In an alarming confirmation that women are risking sexual assault just to serve their country, a Pentagon survey released this week reports that it's happened to more than six percent of women on active duty last year – an increase from previous years.
The military has again been rocked this week after the Air Force officer in charge of the Sexual Assault Prevention and Response program was himself arrested and charged with sexual abuse. Now, both Defense Secretary Chuck Hagel and President Barack Obama are weighing in, vowing to really enforce a zero-tolerance policy.
"I want them to hear directly from their commander in chief that I've got their back," President Obama said. "We're not going to tolerate this."
But only a fifth of all these cases ever get to trial.
"The reality is that neither the president nor Secretary Hagel have stepped forward and supported changing the judicial system, changing the Uniform Code of Military Justice," litigator Susan Burke told CNN's Christiane Amanpour.

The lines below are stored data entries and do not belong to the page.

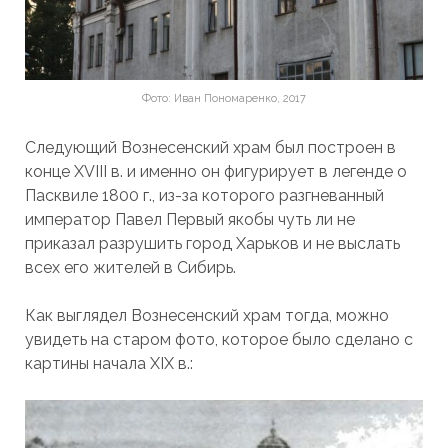
Фото: Иван Пономаренко, 2017
Следующий Вознесенский храм был построен в
конце XVIII в. и именно он фигурирует в легенде о
Пасквиле 1800 г., из-за которого разгневанный
император Павел Первый якобы чуть ли не
приказал разрушить город Харьков и не выслать
всех его жителей в Сибирь.
Как выглядел Вознесенский храм тогда, можно
увидеть на старом фото, которое было сделано с
картины начала XIX в.: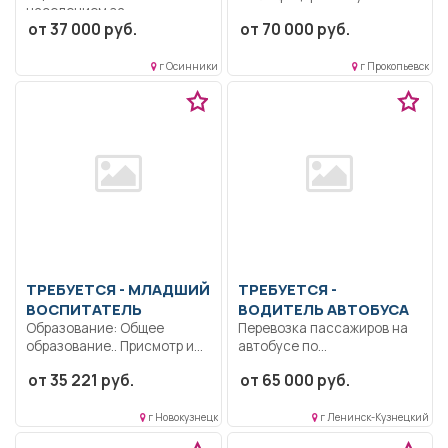
населением за
медицинскую помощь по
от 37 000 руб.
от 70 000 руб.
коммунальные...
своей специальности,...
г Осинники
г Прокопьевск
ТРЕБУЕТСЯ - МЛАДШИЙ
ТРЕБУЕТСЯ -
ВОСПИТАТЕЛЬ
ВОДИТЕЛЬ АВТОБУСА
Образование: Общее
Перевозка пассажиров на
образование.. Присмотр и
автобусе по
уход за детьми
городским,пригородным и
от 35 221 руб.
от 65 000 руб.
дошкольного...
междугородним
маршрутам....
г Новокузнецк
г Ленинск-Кузнецкий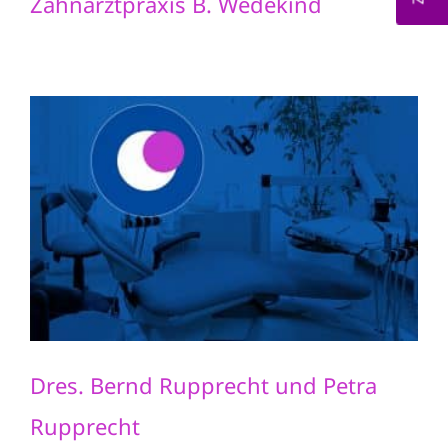
Zahnarztpraxis B. Wedekind
Dres. Bernd Rupprecht und Petra
Rupprecht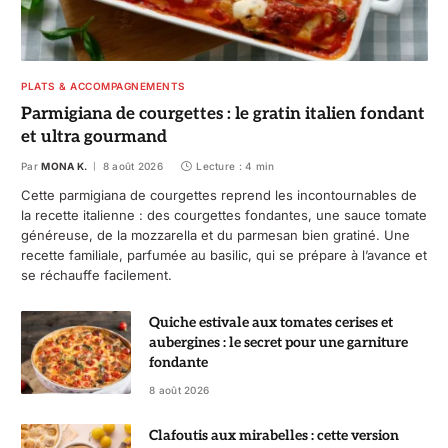
PLATS & ACCOMPAGNEMENTS
Parmigiana de courgettes : le gratin italien fondant
et ultra gourmand
Par
MONA K.
8 août 2026
Lecture : 4 min
Cette parmigiana de courgettes reprend les incontournables de
la recette italienne : des courgettes fondantes, une sauce tomate
généreuse, de la mozzarella et du parmesan bien gratiné. Une
recette familiale, parfumée au basilic, qui se prépare à l’avance et
se réchauffe facilement.
Quiche estivale aux tomates cerises et
aubergines : le secret pour une garniture
fondante
8 août 2026
Clafoutis aux mirabelles : cette version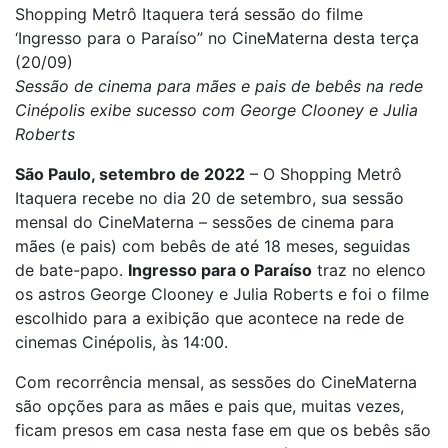
Shopping Metrô Itaquera terá sessão do filme
‘Ingresso para o Paraíso” no CineMaterna desta terça
(20/09)
Sessão de cinema para mães e pais de bebês na rede
Cinépolis exibe sucesso com George Clooney e Julia
Roberts
São Paulo, setembro de 2022
– O Shopping Metrô
Itaquera recebe no dia 20 de setembro, sua sessão
mensal do CineMaterna – sessões de cinema para
mães (e pais) com bebês de até 18 meses, seguidas
de bate-papo.
Ingresso para o Paraíso
traz no elenco
os astros George Clooney e Julia Roberts e foi o filme
escolhido para a exibição que acontece na rede de
cinemas Cinépolis, às 14:00.
Com recorrência mensal, as sessões do CineMaterna
são opções para as mães e pais que, muitas vezes,
ficam presos em casa nesta fase em que os bebês são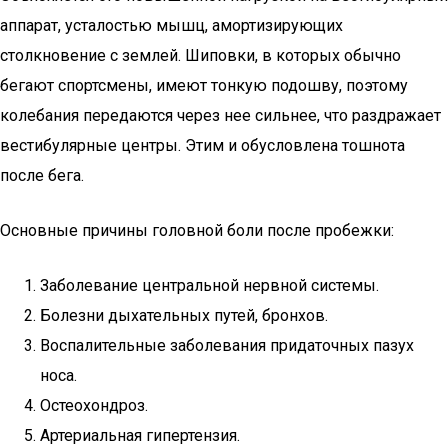
аппарат, усталостью мышц, амортизирующих
столкновение с землей. Шиповки, в которых обычно
бегают спортсмены, имеют тонкую подошву, поэтому
колебания передаются через нее сильнее, что раздражает
вестибулярные центры. Этим и обусловлена тошнота
после бега.
Основные причины головной боли после пробежки:
Заболевание центральной нервной системы.
Болезни дыхательных путей, бронхов.
Воспалительные заболевания придаточных пазух
носа.
Остеохондроз.
Артериальная гипертензия.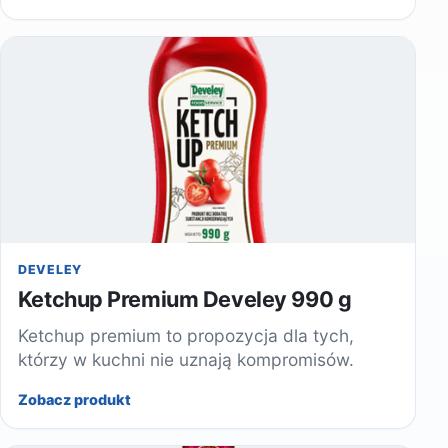
DEVELEY
Ketchup Premium Develey 990 g
Ketchup premium to propozycja dla tych,
którzy w kuchni nie uznają kompromisów.
Zobacz produkt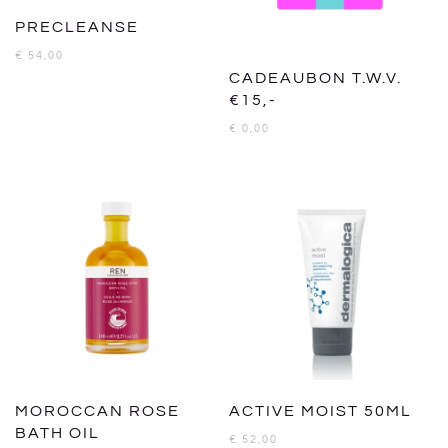
PRECLEANSE
€
54,00
CADEAUBON T.W.V.
€15,-
€
0,00
MOROCCAN ROSE
ACTIVE MOIST 50ML
BATH OIL
€
52,00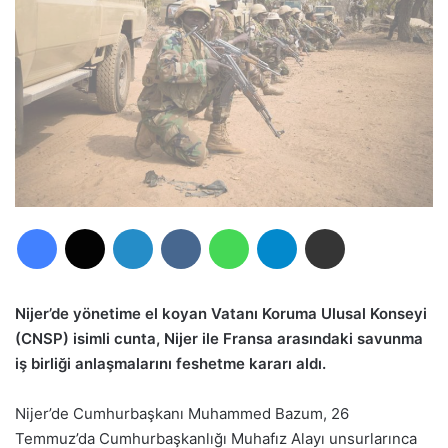
Facebook
X
LinkedIn
VKontakte
WhatsApp
Telegram
E-Posta ile paylaş
Nijer’de yönetime el koyan Vatanı Koruma Ulusal Konseyi
(CNSP) isimli cunta, Nijer ile Fransa arasındaki savunma
iş birliği anlaşmalarını feshetme kararı aldı.
Nijer’de Cumhurbaşkanı Muhammed Bazum, 26
Temmuz’da Cumhurbaşkanlığı Muhafız Alayı unsurlarınca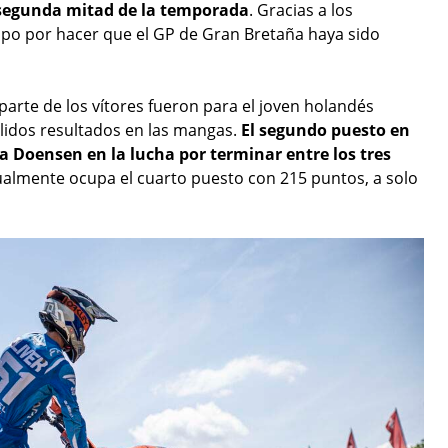
a segunda mitad de la temporada
. Gracias a los
uipo por hacer que el GP de Gran Bretaña haya sido
parte de los vítores fueron para el joven holandés
lidos resultados en las mangas.
El segundo puesto en
a Doensen en la lucha por terminar entre los tres
ualmente ocupa el cuarto puesto con 215 puntos, a solo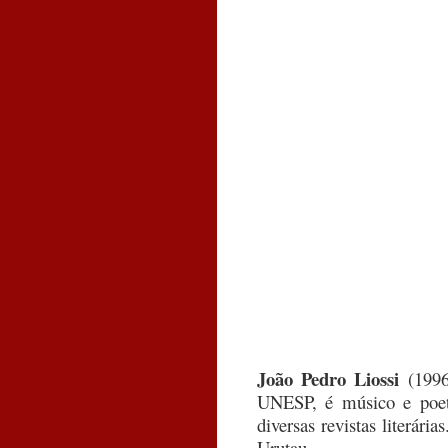
João Pedro Liossi
(199
UNESP, é músico e poet
diversas revistas literária
Urutau.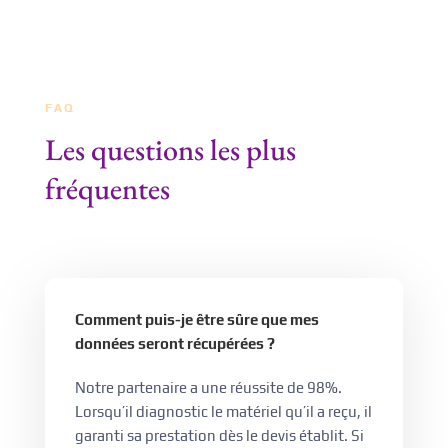
FAQ
Les questions les plus
fréquentes
Comment puis-je être sûre que mes
données seront récupérées ?
Notre partenaire a une réussite de 98%.
Lorsqu’il diagnostic le matériel qu’il a reçu, il
garanti sa prestation dès le devis établit. Si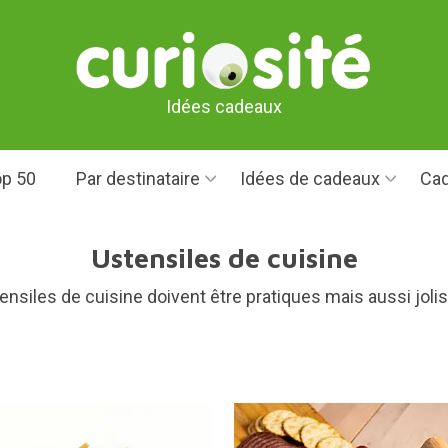
Idées cadeaux
p 50
Par destinataire
Idées de cadeaux
Cad
Ustensiles de cuisine
siles de cuisine doivent être pratiques mais aussi jolis 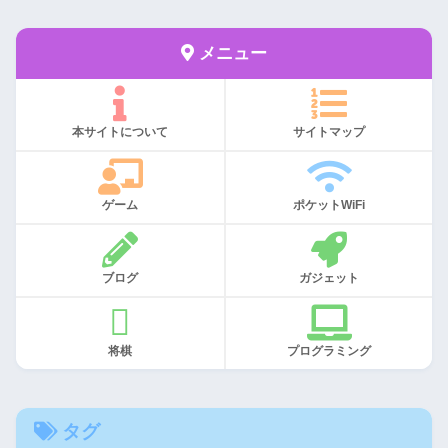
メニュー
本サイトについて
サイトマップ
ゲーム
ポケットWiFi
ブログ
ガジェット
将棋
プログラミング
タグ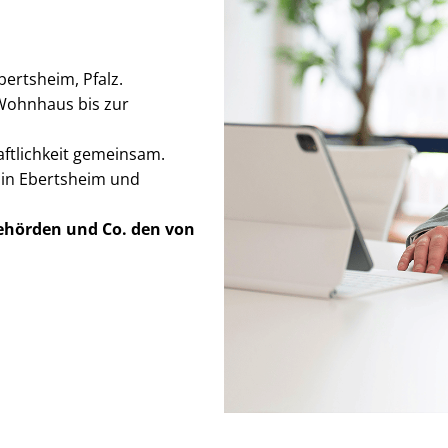
bertsheim, Pfalz.
Wohnhaus bis zur
haft­lich­keit gemeinsam.
 in Ebertsheim und
Behörden
und Co. den von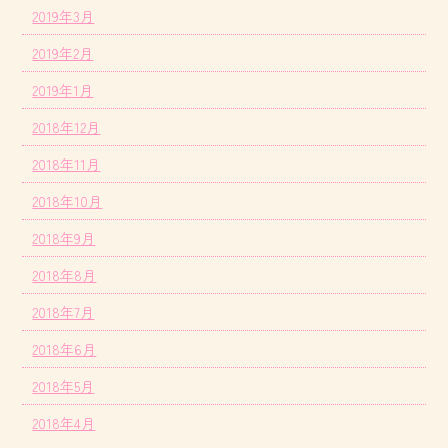
2019年3月
2019年2月
2019年1月
2018年12月
2018年11月
2018年10月
2018年9月
2018年8月
2018年7月
2018年6月
2018年5月
2018年4月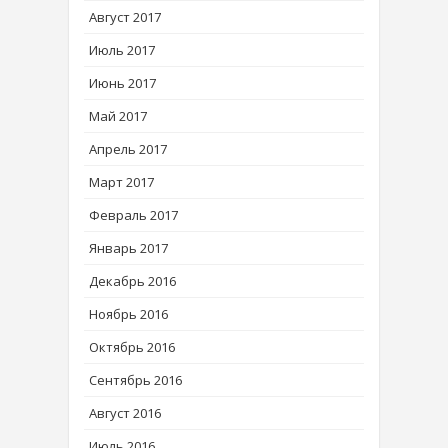
Август 2017
Июль 2017
Июнь 2017
Май 2017
Апрель 2017
Март 2017
Февраль 2017
Январь 2017
Декабрь 2016
Ноябрь 2016
Октябрь 2016
Сентябрь 2016
Август 2016
Июль 2016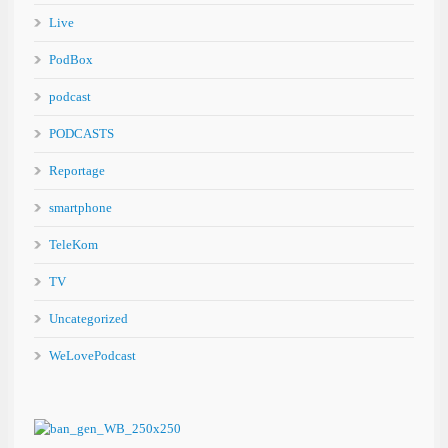
Live
PodBox
podcast
PODCASTS
Reportage
smartphone
TeleKom
TV
Uncategorized
WeLovePodcast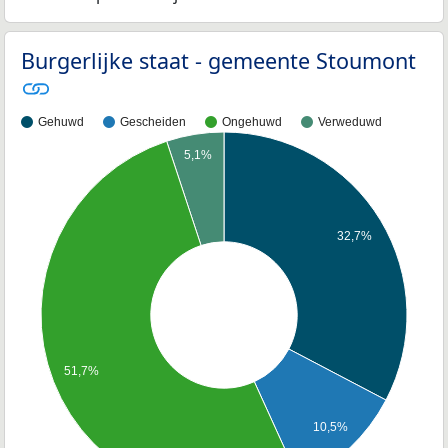
Burgerlijke staat - gemeente Stoumont
Gehuwd
Gescheiden
Ongehuwd
Verweduwd
5,1%
32,7%
51,7%
10,5%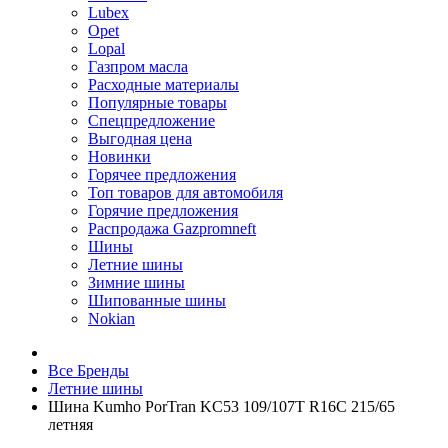
Lubex
Opet
Lopal
Газпром масла
Расходные материалы
Популярные товары
Спецпредложение
Выгодная цена
Новинки
Горячее предложения
Топ товаров для автомобиля
Горячие предложения
Распродажа Gazpromneft
Шины
Летние шины
Зимние шины
Шипованные шины
Nokian
Все Бренды
Летние шины
Шина Kumho PorTran KC53 109/107T R16C 215/65
летняя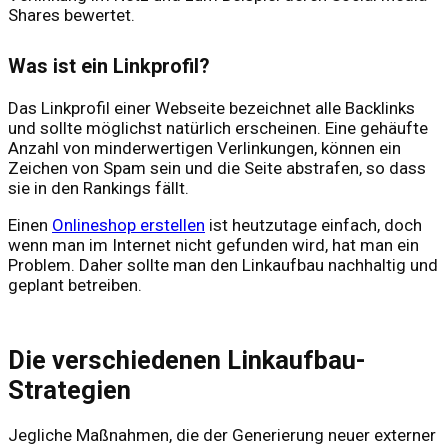
Shares bewertet.
Was ist ein Linkprofil?
Das Linkprofil einer Webseite bezeichnet alle Backlinks
und sollte möglichst natürlich erscheinen. Eine gehäufte
Anzahl von minderwertigen Verlinkungen, können ein
Zeichen von Spam sein und die Seite abstrafen, so dass
sie in den Rankings fällt.
Einen
Onlineshop erstellen
ist heutzutage einfach, doch
wenn man im Internet nicht gefunden wird, hat man ein
Problem. Daher sollte man den Linkaufbau nachhaltig und
geplant betreiben.
Die verschiedenen Linkaufbau-
Strategien
Jegliche Maßnahmen, die der Generierung neuer externer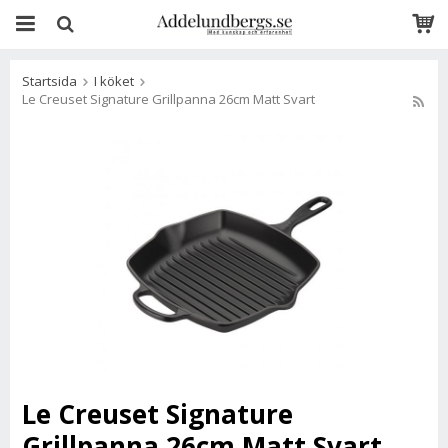
Startsida
I köket
Le Creuset Signature Grillpanna 26cm Matt Svart
Le Creuset Signature
Grillpanna 26cm Matt Svart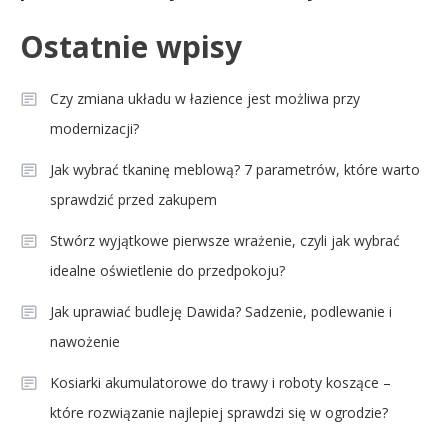
Ostatnie wpisy
Czy zmiana układu w łazience jest możliwa przy
modernizacji?
Jak wybrać tkaninę meblową? 7 parametrów, które warto
sprawdzić przed zakupem
Stwórz wyjątkowe pierwsze wrażenie, czyli jak wybrać
idealne oświetlenie do przedpokoju?
Jak uprawiać budleję Dawida? Sadzenie, podlewanie i
nawożenie
Kosiarki akumulatorowe do trawy i roboty koszące –
które rozwiązanie najlepiej sprawdzi się w ogrodzie?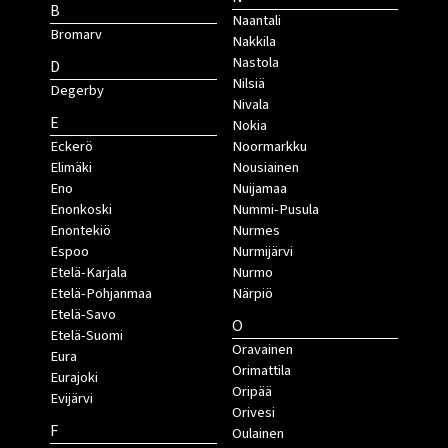
B
Naantali
Bromarv
Nakkila
Nastola
D
Nilsiä
Degerby
Nivala
E
Nokia
Eckerö
Noormarkku
Elimäki
Nousiainen
Eno
Nuijamaa
Enonkoski
Nummi-Pusula
Enontekiö
Nurmes
Espoo
Nurmijärvi
Etelä-Karjala
Nurmo
Etelä-Pohjanmaa
Närpiö
Etelä-Savo
O
Etelä-Suomi
Oravainen
Eura
Orimattila
Eurajoki
Oripää
Evijärvi
Orivesi
F
Oulainen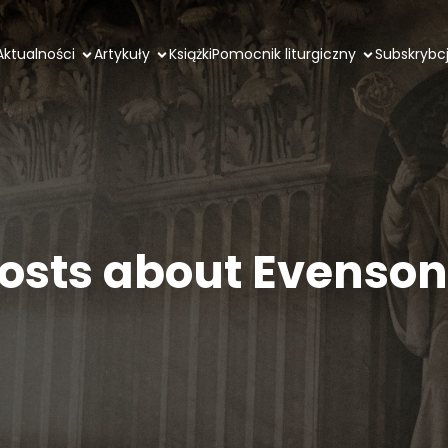
Aktualności
Artykuły
Książki
Pomocnik liturgiczny
Subskrybc
osts about Evenso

Burke represents many of the military women who are trying to take their cases to court.
She wants to change how the cases are prosecuted because, she said, the current military judicial system allows the chain of command – the operational day-to-day warfighters – to interfere in judicial proceedings.
"Until that is done, we're going to continue this just dreadful cycle, where there are not prosecutions – there aren't convictions. And as a result, there's rampant underreporting."
Too often the colonels or lieutenant colonels above a major who's being investigated, influence the prosecutors and stop a case from moving forward, according to Burke.
They can even overturn a case after a jury has found someone guilty.
In January, Sargent Jennifer Smith told Amanpour how an Army personnel assaulted her in Iraq.
"He basically just grabbed me and threw me up against the wall," she explained. "I kind of didn't tell anyone. I just came back, went to work the next day like nothing happened and buried it."
Burke, the litigator, says it's irrational to report assault in the military.
"If you report, the documents put up by the military demonstrate that you have a 62 percent chance of being retaliated against," she said. "So your career is going to take a hit."
Burke hopes these cases might persuade members of Congress to recognize that the military has had two decades fix this, but there's still a culture of impunity.
"It's just more of the same. We have as a nation, we've got to look at each other and say, wait a minute, these are our soldiers. These are our troops. We owe them a fair and impartial justice system."